Augie in later years
Financing was arranged by August Belmont IV of Dillon Read—no doubt working through contacts with N.M. Rothschild of London to sell the securities. It could have been at the same time that Rothschild's Five Arrows Group acquired an interest in Elkins’ bank, according to the 1976 Report issued by the House of Representatives Committee on Banking and Currency, which was investigating connection in of United States chartered banks to International Banking networks.

Now the connection between some of the owners of the Sands Hotel with bankers in Houston, Texas is fascinating, to say the least, especially given the fact that in the mid-1960s, Howard Hughes purchased the hotel and added a 500-room circular tower (pictured below) in 1967.


The Sands, as modified by Howard Hughes
K.J. EVANS in a Las Vegas Review-Journal article, using the CIA-connected Robert Maheu as his primary source, writes:



In 1966, the Desert Inn rented Hughes its entire top floor of high-roller suites, and the floor below it, for 10 days only. Check-out time came and went, and Hughes didn't move. Moe Dalitz and Ruby Kolod, co-owners of the Desert Inn, were furious. New Year's, one of Las Vegas' busiest holidays, was looming, and the suites had been promised to high rollers. The squeeze was on Maheu. 
      "Get the hell out of here or we'll throw your butt out," growled Kolod. 
      "It's your problem," Hughes told Maheu. "You work it out." 
      Maheu called in a favor from Teamsters Union President Jimmy Hoffa, who phoned the DI boys and asked them to leave "my friends" alone. The reprieve lasted into the new year of 1967, when Maheu told the boss he had played out his options with the DI guys. 
      "If you want a place to sleep, you'd damned well better buy the hotel," Maheu told Hughes. 
      To most investors, negotiating a purchase is the means to an end. To Howard Hughes, it was recreation. After months of arduous log-rolling, Hughes and Dalitz agreed on a price of $13.25 million....
      The next purchase was the Sands, then a Strip showplace. Dalitz was consulted, and allowed that it "would be a good acquisition." Hughes paid $14.6 million for the Sands, which included 183 acres of prime real estate that would become the Howard Hughes Center. That was followed by two smaller places, the Castaways and the Silver Slipper, then the Frontier. All three had one thing in common, they came with enormous parcels of empty land. He made a deal to buy the Stardust for $30.5 million, but was prevented from closing by the U.S. Securities and Exchange Commission, which was worried about Hughes holding a monopoly on Las Vegas lodging....
      "Once he was in both (the gaming and hotel business) he didn't want anyone bigger than he," said Maheu. "That's why he tried to stop Kirk (Kerkorian) from building the big place. But he was not willing to do it at the expense of himself continuing to build, or expanding the ground that he had.

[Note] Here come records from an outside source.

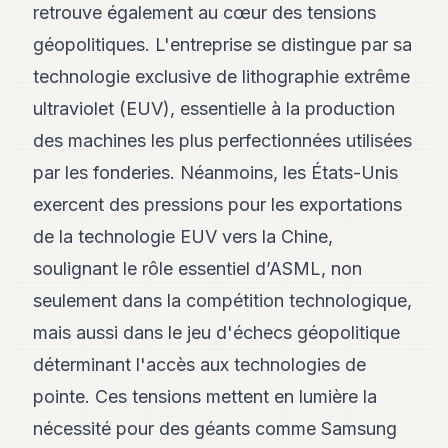
retrouve également au cœur des tensions
géopolitiques. L'entreprise se distingue par sa
technologie exclusive de lithographie extrême
ultraviolet (EUV), essentielle à la production
des machines les plus perfectionnées utilisées
par les fonderies. Néanmoins, les États-Unis
exercent des pressions pour les exportations
de la technologie EUV vers la Chine,
soulignant le rôle essentiel d’ASML, non
seulement dans la compétition technologique,
mais aussi dans le jeu d'échecs géopolitique
déterminant l'accès aux technologies de
pointe. Ces tensions mettent en lumière la
nécessité pour des géants comme Samsung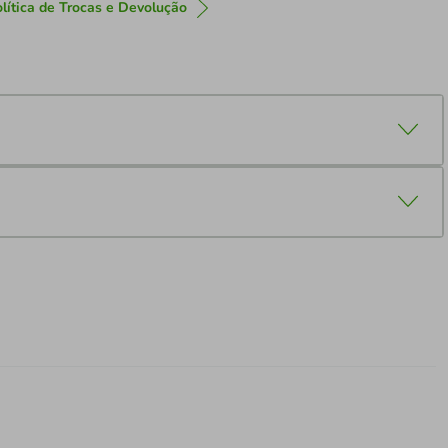
lítica de Trocas e Devolução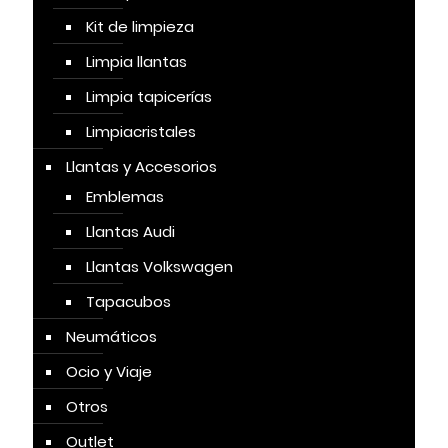
Kit de limpieza
Limpia llantas
Limpia tapicerías
Limpiacristales
Llantas y Accesorios
Emblemas
Llantas Audi
Llantas Volkswagen
Tapacubos
Neumáticos
Ocio y Viaje
Otros
Outlet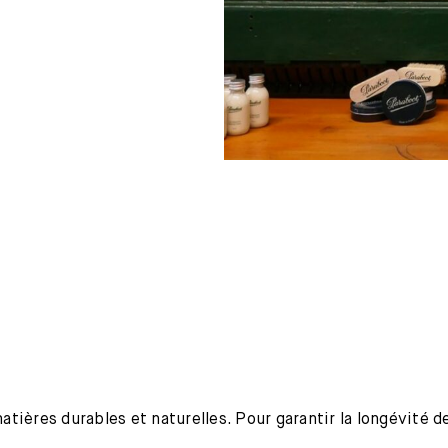
ières durables et naturelles. Pour garantir la longévité de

It doesn't make sense, but it happens to be the truth. He wanted to be the biggest; he didn't want Del Webb to ever be as big. When he bought a piece of land, he wanted all the land around it. He wanted to control. He would have been very happy to be the biggest if no one got bigger than that." 
      Kerkorian's International Hotel (now the Las Vegas Hilton) began to rise in early 1968. So did Hughes' anxiety. He announced plans for a $100 million "Super Sands," hoping Kerkorian would flee into the desert at the news. He didn't. 
      Hughes saw the solution to "the Kerkorian problem" in the Landmark. The tower, a fat concrete cylinder topped with an oversized saucer, rose in the early 1960s, but sat dark most of the decade. Its problem was its design. It had too few rooms, too little casino space. But at 31 stories, it was slightly taller than the International. For that reason, Hughes wanted it. 
      "A lot of people have given me credit for paying 100 cents on the dollar ($17.3 million) for it." said Maheu. "It wasn't my idea, it was his. He was on a public relations kick at the time." Hughes said he would personally direct planning for the grand opening. 
      "I knew from that point on that I was in trouble," said Maheu. "He was completely incapable of making decisions." 
      Kerkorian's camp had announced that the International would open July 2, 1969....
      But no one could quell his fear of disease and germs, perhaps his mother's most profound phobia. If Howard sniffled or coughed, he was rushed to a doctor, lavished with attention and sympathy. Allene Gano Hughes saw every playmate as a disease carrier, and discouraged her only son from socializing....
      During all his years as a recluse, there were only a handful of people who saw him personally each day. This was the so-called "Mormon Mafia," which took orders from Bill Gay, chief of Hughes' Los Angeles office. Its mission consisted of feeding Hughes occasionally and drugging him regularly. 
      On Nov. 5, 1970, Hughes was carried from the Desert Inn and put on a jet for the Bahamas. It was, according to Maheu, a coup. 
      "The reason I know, is that that they tried to get me to join on two occasions," said Maheu. 
      In April 1976, Hughes died at age 70 aboard a plane en route to Houston, ostensibly of kidney failure. However, his dehydration, malnutrition and the shards of broken hypodermic needles buried in his thin arms suggested other factors. 
      "If sheer neglect qualifies as a weapon," said Maheu, "they killed him." 
      Because no Hughes' will was ruled legitimate, his empire was divided among his many cousins. The company, now renamed Summa Corp., finally began to show a profit.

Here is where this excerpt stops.